Grundsätzlich ist eine Limited ein selbständiger Unternehmer im Umsatzsteuerrecht. Fraglich ist, ob durch die Kooperation eine weitere Unternehmereigenschaft entstanden ist, z.B. durch eine GbR. Diese wäre dann ein weiterer Unternehmer. Der Kosmetiksalon wäre dann der dritte Unternehmer. Jeder Unternehmer muss seine Einnahmen der Umsatzsteuer unterwerfen. Es gelten für jeden Unternehmer die Kleinunternehmerregelung (Umsatz bis zu 17.500 €). Jeder Unternehmer beurteilt die Steuerfreiheit seines Umsatzes nach § 4 UStG. Das gleiche gilt für den Steuersatz. Bei Anwendung der Kleinunternehmer wird die Umsatzsteuer nicht erhoben und es besteht kein Vorsteuerabzug aus den Eingangsrechnungen.
Eine Ausnahme von diesem Grundsatz besteht nur bei der Organschaft (§ 1 Abs. 2 Nr. 2 UStG). Dies erfordert eine wirtschaftliche, finanzielle und organisatorische Eingliederung in den Organträger. Die Innenumsätze zwischen Organ und Organträger sind dann nicht umsatzsteuerlich relevant.

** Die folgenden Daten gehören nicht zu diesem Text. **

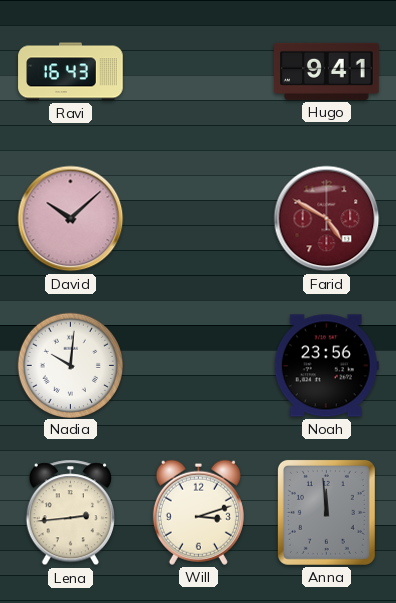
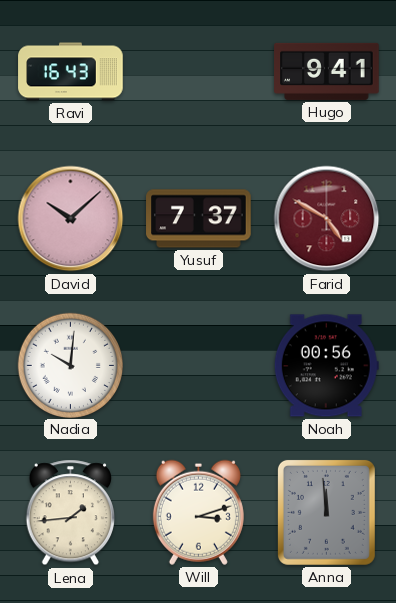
Yusuf: none -> 7:37
Noah: 23:56 -> 00:56
Lena: 2:44 -> 1:44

Ich freue mich auf Ihre genaue Sachverhaltsschilderung.
Meine Beratung erfolgt im Rahmen der Erstberatung. Veränderungen des Sachverhaltes können den rechtlichen Gehalt der Antwort verändern.
Mit freundlichen Grüssen
I. Huber-Stempfel
Nachfrage
Sehr geehrte Frau Huber-Stempfel,
danke für Ihre Antwort. Meine Nachfrage hat leider etwas gedauert. Der Kosmetiksalon ist USt-befreit als Kleinunternehmer. Es besthet eine lose Kooperation mit mir als Gewerbetreibenden, der vorsteuerabzugsberechtigt ist (als Option. Das in die Kooperation eingebrachte Gerät erwirtschaftet Umsätze, die zum TGeil mir zufließen. Muss ich diese der USt unterwerfen und wenn ja, was wäre zu tun, um dieses zu vermeiden.
Danke im Voraus für Ihren Rat.
Mit freundlichen Grüßen
Jürgen Prelle
Rückantwort
Sehr geehrter Herr Prelle,
als umsatzsteuerlicher Unternehmer sind Sie mit Ihren gesamten Umsätzen steuerpflichtig, es sei denn es handelt sich um steuerfreie Umsätze. Die Vermietung von Geräten ist nicht von der Umsatzsteuer befreit. Damit ist die Vermietung des Gerätes an die Ltd umsatzsteuerpflichtig. Ich nehme an, dass Sie das Gerät auch mit Vorsteuerabzug erworben haben.
Einen guten Ausweg, der kostengünstig und einfach ist, habe ich nicht gefunden. Meine Lösungen sind sehr theoretisch und müssten unbedingt mit einem Fachmann besprochen und begleitet werden.
Sie könnten das Gerät zu einem sehr günstigen Preis an die Ltd mit Umsatzsteuer verkaufen und den Kaufpreis durch Ratenzahlung erhalten. Aber das ist kein Modell zur Umsatzsteuervermeidung, weil auf den Verkauf Umsatzsteuer anfällt, wenn auch geringer.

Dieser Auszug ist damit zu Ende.